Ce qui parait certain, c’est que des associations complexes d’événements ou d’expositions, depuis la grossesse jusqu’à la petite enfance, contribuent à potentialiser une éventuelle prédisposition génétique. Par exemple, certaines études ont montré que les femmes enceintes avec un niveau élevé de cytokines et de chimiokines étaient plus à risque d’avoir un enfant autiste avec déficience intellectuelle. Ainsi, les profils des mères peuvent entrer en ligne de compte dans le risque d’avoir un enfant autiste. Durant la grossesse, certaines femmes sont effectivement prédisposées génétiquement pour avoir des taux de cytokines élevé. Par ailleurs, certains facteurs environnementaux, comme l’exposition aux pesticides ou à d’autres perturbateurs endocriniens, peuvent aussi influencer le fonctionnement du système immunitaire des femmes enceintes.
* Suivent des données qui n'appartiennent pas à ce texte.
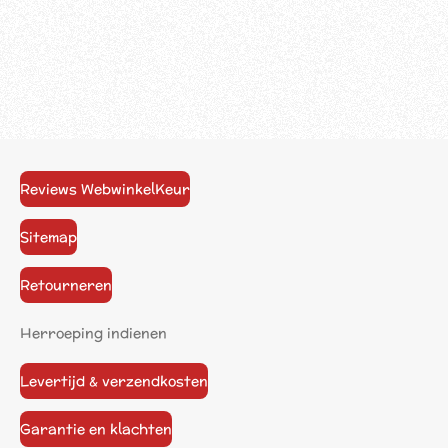
Reviews WebwinkelKeur
Sitemap
Retourneren
Herroeping indienen
Levertijd & verzendkosten
Garantie en klachten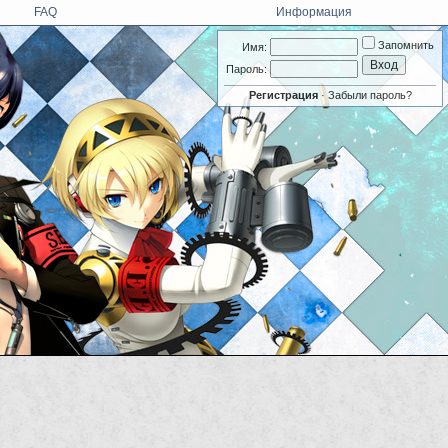
FAQ
Информация
Запомнить
Имя:
Пароль:
Регистрация
·
Забыли пароль?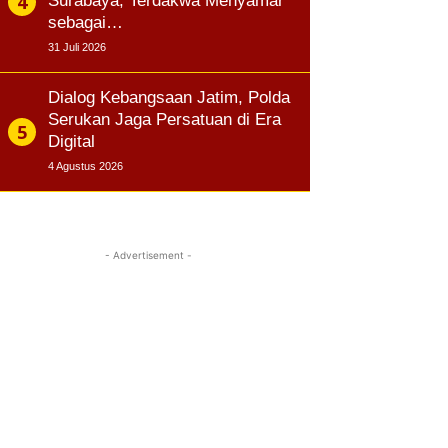
Surabaya, Terdakwa Menyamar
sebagai…
31 Juli 2026
Dialog Kebangsaan Jatim, Polda
Serukan Jaga Persatuan di Era
Digital
4 Agustus 2026
- Advertisement -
Certains chercheurs (Paul Whiteley, Kevin Carr, Paul Shattock) en viennent donc à appréhender les dimensions acquises de l’autisme, en rapport notamment avec les périodes de régression des acquisitions communicationnelles constatées chez certains enfants, au décours de périodes de développement typique. Ainsi, « l’autisme acquis gagne du terrain à la suite d’autres discussions scientifiques sur les modèles animaux de l’autisme, par exemple, et sur les divers moyens d’inciter les animaux en développement typique à présenter des signes et des caractéristiques autistiques ». Cliniquement, il est en tout cas indéniable qu’il existe une grande diversité de trajectoires de développement dans l’autisme, et certains en arrivent à penser que « l’autisme n’est pas une condition permanente », ce qui, évidemment met à mal les revendications identitaires autour de la neurodiversité en contraignant à considérer l’autisme comme une condition plurielle.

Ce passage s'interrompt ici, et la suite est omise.